Thirty days later, on March 26, 2014, Plaintiff filed an Amended Complaint. Doc. 16. This Amended Complaint was stricken because it "add[ed] nothing factually or otherwise that would support a direct claim against Defendant King for Plaintiff's alleged damages resulting from his arrest by the City of Albuquerque and subsequent detention . . . ." Doc. 22.

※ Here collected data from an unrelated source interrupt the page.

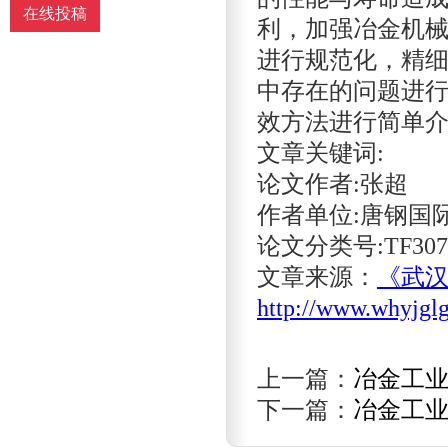
在线投稿
利，加强冶金机
进行规范化，精
中存在的问题进
效方法进行简单
文章关键词:
论文作者:张超
作者单位:唐钢国
论文分类号:TF307
文章来源：
《武
http://www.whyjgl
上一篇：
冶金工业
下一篇：
冶金工业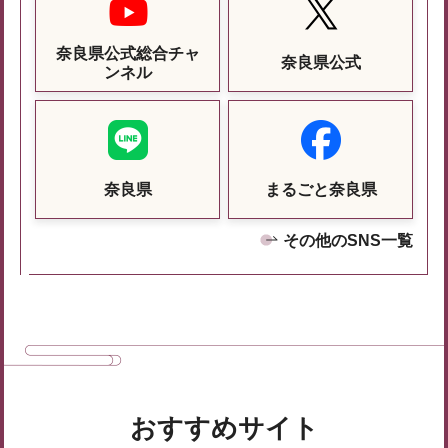
奈良県公式総合チャ
奈良県公式
ンネル
奈良県
まるごと奈良県
その他のSNS一覧
おすすめサイト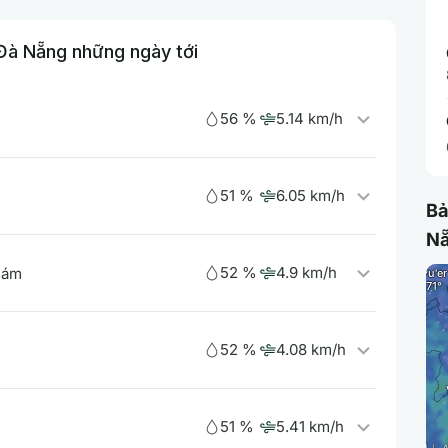
 Đà Nẵng những ngày tới
56 %
5.14 km/h
51 %
6.05 km/h
Bả
N
52 %
4.9 km/h
 ám
52 %
4.08 km/h
51 %
5.41 km/h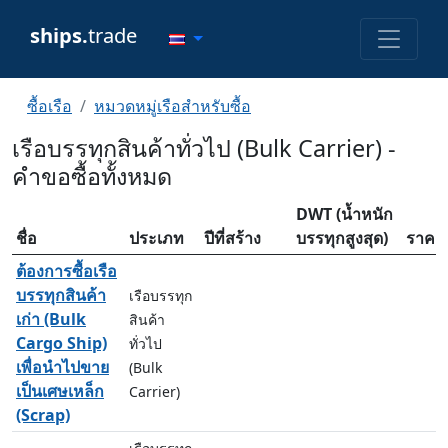
ships.
trade
ซื้อเรือ
หมวดหมู่เรือสำหรับซื้อ
เรือบรรทุกสินค้าทั่วไป (Bulk Carrier) -
คำขอซื้อทั้งหมด
DWT (น้ำหนัก
ชื่อ
ประเภท
ปีที่สร้าง
บรรทุกสูงสุด)
ราคา
ต้องการซื้อเรือ
บรรทุกสินค้า
เรือบรรทุก
เก่า (Bulk
สินค้า
Cargo Ship)
ทั่วไป
เพื่อนำไปขาย
(Bulk
เป็นเศษเหล็ก
Carrier)
(Scrap)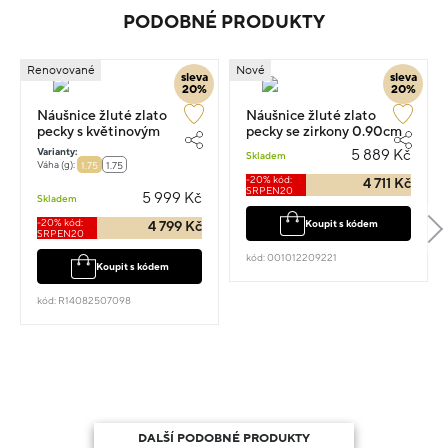
PODOBNÉ PRODUKTY
Renovované
Nové
sleva
sleva
20%
20%
Náušnice žluté zlato
Náušnice žluté zlato
pecky s květinovým
pecky se zirkony 0.90cm
motivem 0.90cm 1.75g
1.25g
Varianty:
5 889 Kč
Skladem
Váha (g):
1.75
1.75
-20% kód:
4 711 Kč
SRPEN20
5 999 Kč
Skladem
-20% kód:
Koupit s kódem
4 799 Kč
SRPEN20
kód: 001012209221
Koupit s kódem
kód: R14082507098
DALŠÍ PODOBNÉ PRODUKTY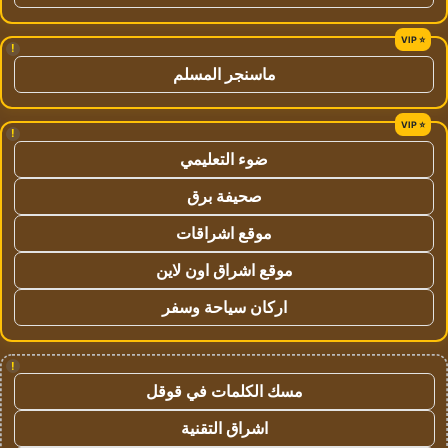
!
ماسنجر المسلم
!
ضوء التعليمي
صحيفة برق
موقع اشراقات
موقع اشراق اون لاين
اركان سياحة وسفر
!
مسك الكلمات في قوقل
اشراق التقنية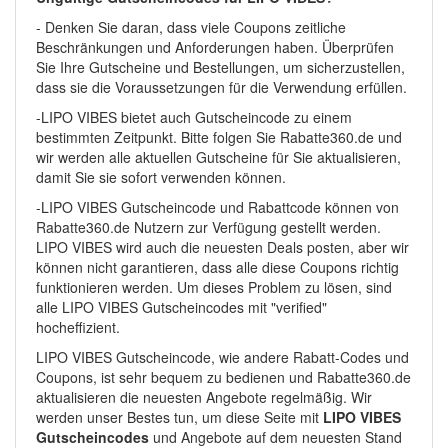
- Denken Sie daran, dass viele Coupons zeitliche
Beschränkungen und Anforderungen haben. Überprüfen
Sie Ihre Gutscheine und Bestellungen, um sicherzustellen,
dass sie die Voraussetzungen für die Verwendung erfüllen.
-LIPO VIBES bietet auch Gutscheincode zu einem
bestimmten Zeitpunkt. Bitte folgen Sie Rabatte360.de und
wir werden alle aktuellen Gutscheine für Sie aktualisieren,
damit Sie sie sofort verwenden können.
-LIPO VIBES Gutscheincode und Rabattcode können von
Rabatte360.de Nutzern zur Verfügung gestellt werden.
LIPO VIBES wird auch die neuesten Deals posten, aber wir
können nicht garantieren, dass alle diese Coupons richtig
funktionieren werden. Um dieses Problem zu lösen, sind
alle LIPO VIBES Gutscheincodes mit "verified"
hocheffizient.
LIPO VIBES Gutscheincode, wie andere Rabatt-Codes und
Coupons, ist sehr bequem zu bedienen und Rabatte360.de
aktualisieren die neuesten Angebote regelmäßig. Wir
werden unser Bestes tun, um diese Seite mit
LIPO VIBES
Gutscheincodes
und Angebote auf dem neuesten Stand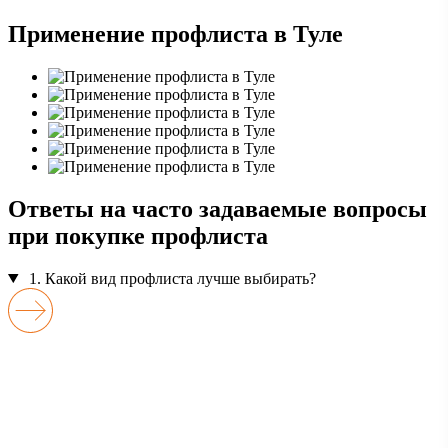
Применение профлиста в Туле
Ответы на часто задаваемые вопросы
при покупке профлиста
1. Какой вид профлиста лучше выбирать?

On May 15, 2014, Defendant Rustin filed a Motion to Dismiss Plaintiff's original Complaint, asserting that it failed to state a claim against him. Doc. 23. On December 22, 2014, Plaintiff filed a Motion to Amend the Complaint, seeking to add a number of defendants. Doc. 25. Defendant Rustin filed responses, opposing the Motion to Amend on the grounds that it is untimely and futile as to Defendant Rustin. Doc. 27.
II. FACTUAL ALLEGATIONS
A. ORIGINAL COMPLAINT
Plaintiff's initial Complaint alleges that he was arrested by Defendant Sennett on May 20, 2013. Doc. 1 at 2. He was then taken to the Metropolitan Detention Center ("MDC") where MDC staff, whom Plaintiff labels collectively as "DOE," "detained and monitored" him. Id. Plaintiff was released by MDC staff on July 11, 2013. Id. He alleges he was "never transported . . . to court." Id. He "was never prosecuted." Id. He states that he "was incarcerated against his will without getting transported to the court of law for his release." Id. at 3. The failure to transport him to court "violated the plaintiff's Rights secured under the United States Constitution." Id. Plaintiff identifies "his Constitutional Right to a speedy and a public trial as secured by the Sixth Amendment of the United States Constitution." Id. He names as Defendants 1) Allan Banks; 2) Harold Sennett; 3) Ramon Rustin; 4) "DOE," or the staff at MDC; and 5) Gary King.
B. AMENDED COMPLAINT
Plaintiff's Amended Complaint raises a Fourteenth Amendment Due Process claim—rather than a Sixth Amendment claim—for the same events outlined in his original Complaint. Doc. 25. The Amended Complaint names Defendants Sennett and Rustin and adds as defendants 1) Bernalillo County District Attorney, Kari Brandenberg; 2) the County of Bernalillo ("County"); 3) the City of Albuquerque ("City"); 4) the Metropolitan Detention Center ("MDC"); and 5) the Albuquerque Police Department ("APD"). Doc. 25.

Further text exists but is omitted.